Kathleen Haddon was born in Kingstown, County Dublin, Ireland,[2][3] the daughter of anthropologist and zoologist Alfred Haddon. She was educated at the Perse School for Girls and Newnham College, Cambridge, where she began studying zoology in 1907. She and her sister Mary accompanied their parents to the United States in 1909, where the sisters helped collect string games from coastal communities in Alaska.[1] As a woman, Haddon was ineligible to receive a degree from Cambridge University in 1911,[4]: 38 (although she did eventually receive a degree in 1948) but was appointed to work as a University Demonstrator in Zoology from 1911 to 1914.
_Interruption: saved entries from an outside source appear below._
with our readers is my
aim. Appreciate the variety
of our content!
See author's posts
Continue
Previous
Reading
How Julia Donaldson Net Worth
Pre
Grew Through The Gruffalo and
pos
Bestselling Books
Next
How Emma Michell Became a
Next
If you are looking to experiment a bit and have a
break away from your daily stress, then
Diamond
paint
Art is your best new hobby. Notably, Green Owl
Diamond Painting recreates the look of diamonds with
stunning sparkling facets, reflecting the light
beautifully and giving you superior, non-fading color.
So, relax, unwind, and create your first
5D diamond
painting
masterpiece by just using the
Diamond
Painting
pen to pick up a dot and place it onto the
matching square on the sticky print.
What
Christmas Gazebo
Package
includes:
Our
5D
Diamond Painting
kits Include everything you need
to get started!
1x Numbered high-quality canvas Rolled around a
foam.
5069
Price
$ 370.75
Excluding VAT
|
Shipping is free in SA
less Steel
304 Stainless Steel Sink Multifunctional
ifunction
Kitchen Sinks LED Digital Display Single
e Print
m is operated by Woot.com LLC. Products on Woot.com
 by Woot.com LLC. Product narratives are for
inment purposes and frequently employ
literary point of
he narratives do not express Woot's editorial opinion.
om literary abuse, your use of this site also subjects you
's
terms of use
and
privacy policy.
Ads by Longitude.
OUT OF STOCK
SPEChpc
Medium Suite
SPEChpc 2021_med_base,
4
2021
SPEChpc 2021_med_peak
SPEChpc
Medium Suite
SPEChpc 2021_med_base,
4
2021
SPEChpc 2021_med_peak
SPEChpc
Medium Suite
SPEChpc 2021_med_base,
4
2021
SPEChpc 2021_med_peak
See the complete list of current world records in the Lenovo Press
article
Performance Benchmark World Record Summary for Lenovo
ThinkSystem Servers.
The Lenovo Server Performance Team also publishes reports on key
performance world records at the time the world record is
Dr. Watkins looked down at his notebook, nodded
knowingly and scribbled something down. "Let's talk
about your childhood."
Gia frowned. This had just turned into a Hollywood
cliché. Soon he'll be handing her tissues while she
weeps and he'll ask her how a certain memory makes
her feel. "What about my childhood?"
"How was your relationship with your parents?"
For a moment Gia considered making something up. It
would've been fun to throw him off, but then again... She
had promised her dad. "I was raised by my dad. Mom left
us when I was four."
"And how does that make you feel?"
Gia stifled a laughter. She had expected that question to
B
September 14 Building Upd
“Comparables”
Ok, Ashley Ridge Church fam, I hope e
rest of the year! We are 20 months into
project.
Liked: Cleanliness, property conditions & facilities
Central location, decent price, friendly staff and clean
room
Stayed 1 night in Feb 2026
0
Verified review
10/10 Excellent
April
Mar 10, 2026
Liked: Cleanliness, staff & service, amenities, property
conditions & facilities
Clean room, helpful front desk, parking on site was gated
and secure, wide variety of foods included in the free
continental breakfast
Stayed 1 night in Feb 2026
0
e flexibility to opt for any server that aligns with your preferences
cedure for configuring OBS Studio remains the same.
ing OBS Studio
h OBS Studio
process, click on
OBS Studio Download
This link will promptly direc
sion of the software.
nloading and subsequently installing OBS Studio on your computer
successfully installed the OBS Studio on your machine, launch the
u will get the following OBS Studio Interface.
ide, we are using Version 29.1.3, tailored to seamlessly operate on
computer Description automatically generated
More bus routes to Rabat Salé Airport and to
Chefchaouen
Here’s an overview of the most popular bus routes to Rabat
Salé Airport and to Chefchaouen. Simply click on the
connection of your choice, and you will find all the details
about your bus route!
In 1914, she travelled with her father as photographer for a three-month survey of the southern coast of Papua, taking covert photographs with a portable folding Vest Pocket Kodak camera, as well as more elaborately prepared photographs with a stand camera.[5] She did not publish her typed manuscript account of the voyage.
She died in Cambridge in 1961.[6]
In September 1917, Kathleen Haddon married Oswald Rishbeth, an Australian geographer and classicist who served in the British military in World War 1.[7][8][9] They had three children,[10] including the biologist John Rishbeth,[8] and physicist Henry Rishbeth.[7]